Workforce development is a critical component of our country’s and communities’ economic strategies. Where there is a vibrant, educated workforce with the skills employers need, there is a foundation for individual asset building and community economic growth. Without a strong workforce, such asset building and growth cannot occur.

Considering today’s economy and the high rate of unemployment, rebuilding a powerful labor pool is a pressing need for our country. This issue of Bridges focuses on the topic of workforce development and what is being done to strengthen America’s workforce.

In the cover story, Fed public policy specialist Andrew Pack takes a high-level look at the federal government’s workforce development programs and how they are implemented at the state level. He emphasizes that state governments bear the responsibility for building strong workforces because they know their economies better than anyone. At the same time, the author cautions that states will not succeed at this task unless they are authorized to use federal monies in ways that are appropriate for their economies.

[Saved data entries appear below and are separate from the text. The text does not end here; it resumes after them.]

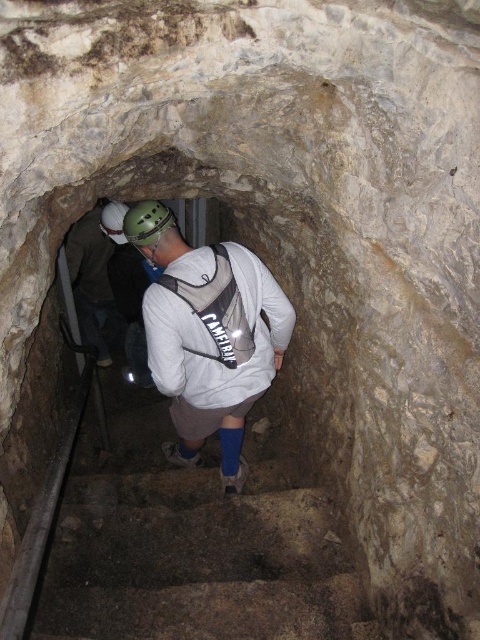 Question: Does brown stone stairs at center appear over green matte helmet at center?

Choices:
 (A) no
 (B) yes

Answer: (A)

Question: Which point is farther to the camera?

Choices:
 (A) green matte helmet at center
 (B) green matte helmet at upper center

Answer: (B)

Question: Estimate the real-world distances between objects in this image. Which object is closer to the green matte helmet at center?

Choices:
 (A) brown stone stairs at center
 (B) green matte helmet at upper center

Answer: (B)

Question: Can you confirm if brown stone stairs at center is positioned below green matte helmet at upper center?

Choices:
 (A) yes
 (B) no

Answer: (A)

Question: Which object is closer to the camera taking this photo?

Choices:
 (A) brown stone stairs at center
 (B) white matte backpack at center
 (C) green matte helmet at center
 (D) green matte helmet at upper center

Answer: (A)

Question: In this image, where is white matte backpack at center located relative to green matte helmet at upper center?

Choices:
 (A) above
 (B) below

Answer: (B) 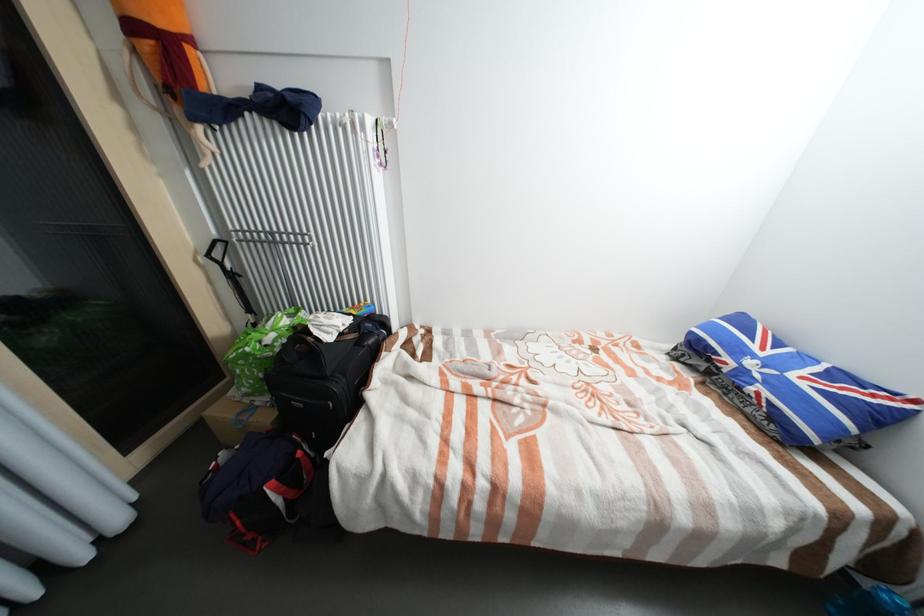 The location [791,386] corresponds to which object?

It corresponds to the Union Jack pillow in the image. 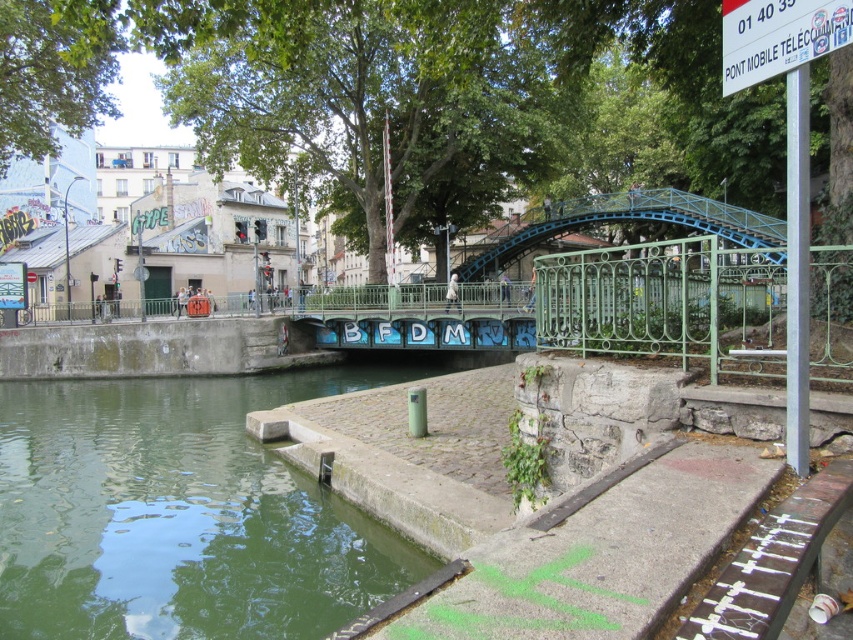 Question: Which of the following is the farthest from the observer?

Choices:
 (A) (757, 19)
 (B) (137, 552)
 (C) (718, 216)

Answer: (C)

Question: Can you confirm if green wrought iron railing at center is bigger than green wrought iron bridge at center?

Choices:
 (A) yes
 (B) no

Answer: (B)

Question: Observing the image, what is the correct spatial positioning of green concrete river at lower left in reference to green wrought iron bridge at center?

Choices:
 (A) above
 (B) below

Answer: (B)

Question: Is green concrete river at lower left bigger than green wrought iron railing at center?

Choices:
 (A) yes
 (B) no

Answer: (B)

Question: Which object appears closest to the camera in this image?

Choices:
 (A) green wrought iron bridge at center
 (B) green wrought iron railing at center
 (C) white plastic sign at upper right
 (D) green concrete river at lower left

Answer: (C)

Question: Which of the following is the closest to the observer?

Choices:
 (A) (119, 588)
 (B) (787, 58)
 (C) (537, 300)

Answer: (B)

Also in this issue, representatives of several state and local governments in the Eighth District addressed the following questions:

  • What are the workforce development priorities in your state?
  • What policies have been implemented to address the needs of the displaced?
  • What, if any, new industry sectors have located in your state?

With workforce development and job creation a top priority in 2010, one commonality iterated by all state-level representatives is the necessity to build workforces that align workers’ skills with the needs of employers. For some states, that means collaborating with community colleges on retraining programs. In several states, it means a focus on “green” jobs and technology. For one state, it means retraining blue-collar workers for white-collar jobs.

Finally, several programs that help people re-enter the workplace are highlighted. These programs, and others like them, may be of interest to financial institutions. Investments or loans made to these types of organizations are eligible for consideration under the Community Reinvestment Act (CRA) as they support economic development, primarily in low- and moderate-income communities.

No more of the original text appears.